Alasdair Reid, Wood Mackenzie’s upstream research manager for sub-Saharan Africa, told Interfax Natural Gas Daily the approvals represent “a critical step on the path to FID for both Mozambique LNG projects”.

“They establish a regulatory framework for the shared physical infrastructure at Afungi that will support both the Area 1 and Area 4 trains. This includes a platform and breakwater for the [materials offloading facilities: MOF] as well as the offloading jetty and berths for LNG tankers,” he continued. 

They also establish which parties have access to the sea from the 6,000 hectare Afungi LNG project site and the planned 18,000 hectare industrial zone that will surround it. Marine access is essential if Shell’s GTL project and a second domestic gas project – a 1.2-1.3 mtpa fertiliser plant proposed by Norwegian company Yara – are to move forward.

The government had been pushing for a provision within the contracts to ensure marine access for users of the industrial park, several sources told Interfax Natural Gas Daily. However, under Mozambique’s 2014 LNG decree law, the Area 1 and Area 4 concessionaires have exclusive access rights to the ‘LNG Marine Terminal Area’ – which covers most of the bay around Palma – and control of over marine traffic within it. The latest agreements approved by the government maintain these rights.

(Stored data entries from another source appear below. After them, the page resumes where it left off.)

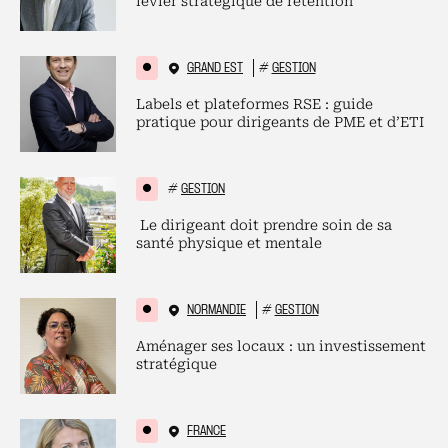
levier stratégique de rétention
GRAND EST
#
GESTION
Labels et plateformes RSE : guide
pratique pour dirigeants de PME et d’ETI
#
GESTION
Le dirigeant doit prendre soin de sa
santé physique et mentale
NORMANDIE
#
GESTION
Aménager ses locaux : un investissement
stratégique
FRANCE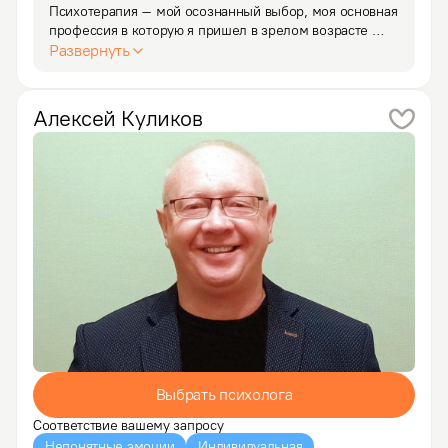
Психотерапия – мой осознанный выбор, моя основная 
профессия в которую я пришел в зрелом возрасте 
пережив много психоэмоциональных проблем 
Развернуть
в семье, мне на собственном опыте известно 
непонимание и непринятие со стороны близких 
людей, их критика и…
Алексей
Куликов
Выбрать психолога
Соответствие вашему запросу
Непонятные эмоции
Индивидуальная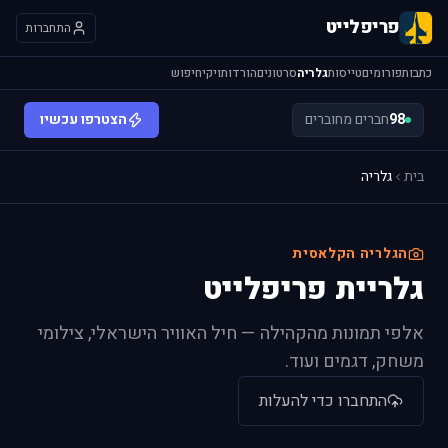
פריפלייט
התחברות
כתבות
פורומים
טייסות
גלריה
סרטונים
הורדות
ויקי
חיפוש
98
חברים מחוברים
הצטרפו עכשיו
בית
גלריה
הגלריה הקלאסית
גלריית פריפלייט
אלפי תמונות מהקהילה — חיל האוויר הישראלי, צילומי
משחק, דגמים ועוד.
התחברו כדי להעלות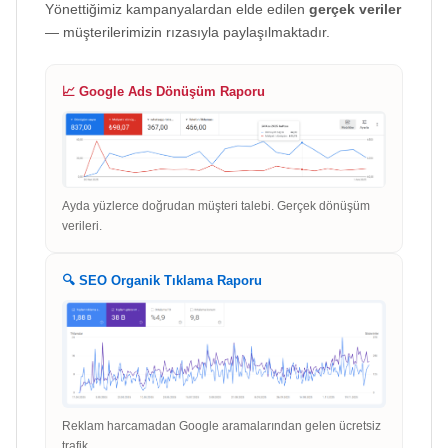
Yönettiğimiz kampanyalardan elde edilen
gerçek veriler
— müşterilerimizin rızasıyla paylaşılmaktadır.
📈 Google Ads Dönüşüm Raporu
Ayda yüzlerce doğrudan müşteri talebi. Gerçek dönüşüm
verileri.
🔍 SEO Organik Tıklama Raporu
Reklam harcamadan Google aramalarından gelen ücretsiz
trafik.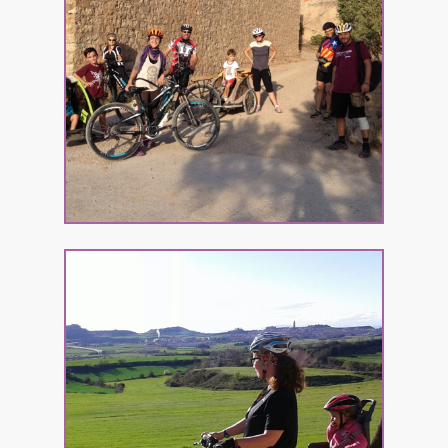
17km
170md+
+info
Calaf – Molí de la
Roda – Calaf
20km
290md+
+info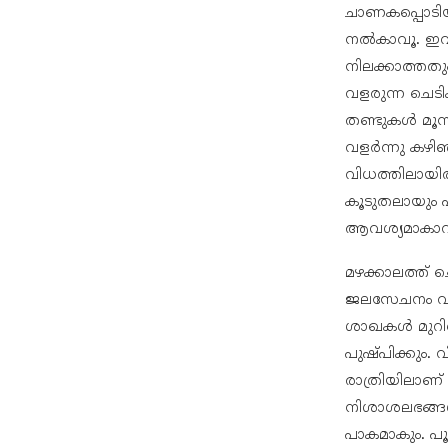
ചാണകപ്പൊടിയു
നൽകാവൂ. ഇവ ക
നിലക്കാത്തതു
വളരുന്ന ചെടിക
തണ്ടുകൾ മൂന
വളർന്നു കഴിഞ്
വിധത്തിലായിര
കൂടുതലായും പ
ആവശ്യമാകാറില
മഴക്കാലത്ത് 
ജലസേചനം വല്ല
ശാഖകൾ മുറിച്ച
പുഷ്പിക്കും.
രാത്രിയിലാണ്
നിശാശലഭങ്ങൾ
പാകമാകും. പ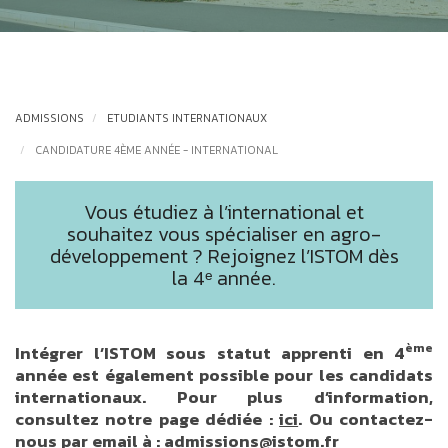
ADMISSIONS
ETUDIANTS INTERNATIONAUX
CANDIDATURE 4ÈME ANNÉE - INTERNATIONAL
Vous étudiez à l’international et
souhaitez vous spécialiser en agro-
développement ? Rejoignez l’ISTOM dès
la 4ᵉ année.
ème
Intégrer l’ISTOM sous statut apprenti en 4
année est également possible pour les candidats
internationaux. Pour plus d’information,
consultez notre page dédiée :
ici
. Ou contactez-
nous par email à : admissions@istom.fr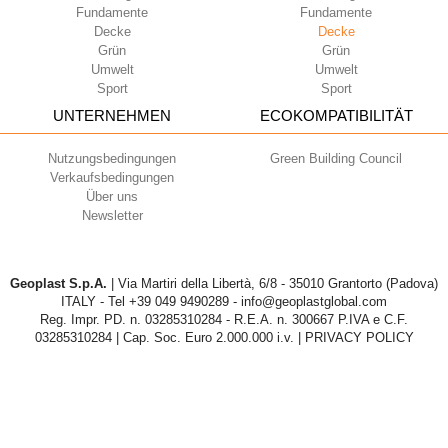
Fundamente
Fundamente
Decke
Decke
Grün
Grün
Umwelt
Umwelt
Sport
Sport
UNTERNEHMEN
ECOKOMPATIBILITÄT
Nutzungsbedingungen
Green Building Council
Verkaufsbedingungen
Über uns
Newsletter
Geoplast S.p.A.
| Via Martiri della Libertà, 6/8 - 35010 Grantorto (Padova)
ITALY - Tel
+39 049 9490289
- info@geoplastglobal.com
Reg. Impr. PD. n. 03285310284 - R.E.A. n. 300667 P.IVA e C.F.
03285310284 | Cap. Soc. Euro 2.000.000 i.v. |
PRIVACY POLICY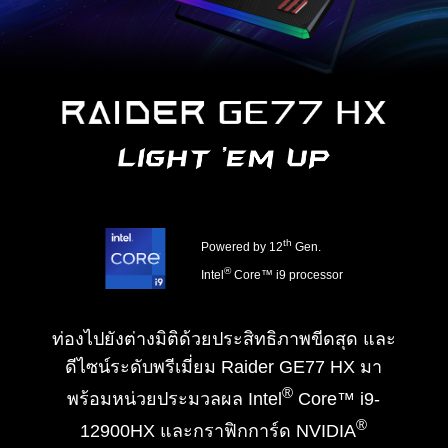
th
Powered by 12
Gen.
®
Intel
Core™ i9 processor
ท่องไปยังต่างมิติด้วยประสิทธิภาพขีดสุด และ
ดีไซน์ระดับพรีเมี่ยม Raider GE77 HX มา
®
พร้อมหน่วยประมวลผล Intel
Core™ i9-
®
12900HX และกราฟิกการ์ด NVIDIA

However, Interfax Natural Gas Daily understands the agreements also allow third parties use of and access to the MOF and to the deepwater channel that runs through the bay to the mouth of the river near Palma. 

“[Therefore,] whether Shell has access to the sea will depend on where they plan to build their facility [within the industrial park]. Shell hasn’t made those plans public,” a Maputo-based industry source told Interfax Natural Gas Daily

If Shell builds a pier further north in the bay, closer to the mouth of the river, “it would have sea access rights and could still benefit from proximity to the upstream projects”, another industry source said.

Still looking for buyers

The marine concession agreements mean one more piece of the puzzle is in place for the LNG projects, but there are other details to finalise. 

Eni and Anadarko will need to start to move around 2,000 people from the Afungi site. Mozambique’s minister of mineral resources and energy, Leticia Deusina da Silva Klemens, said the government had approved the resettlement action plan (RAP) in November 2016. However, the companies still need to secure construction and environmental licences for the RAP before work on resettlement can start, Anadarko spokesperson Helen Wells told Interfax Natural Gas Daily.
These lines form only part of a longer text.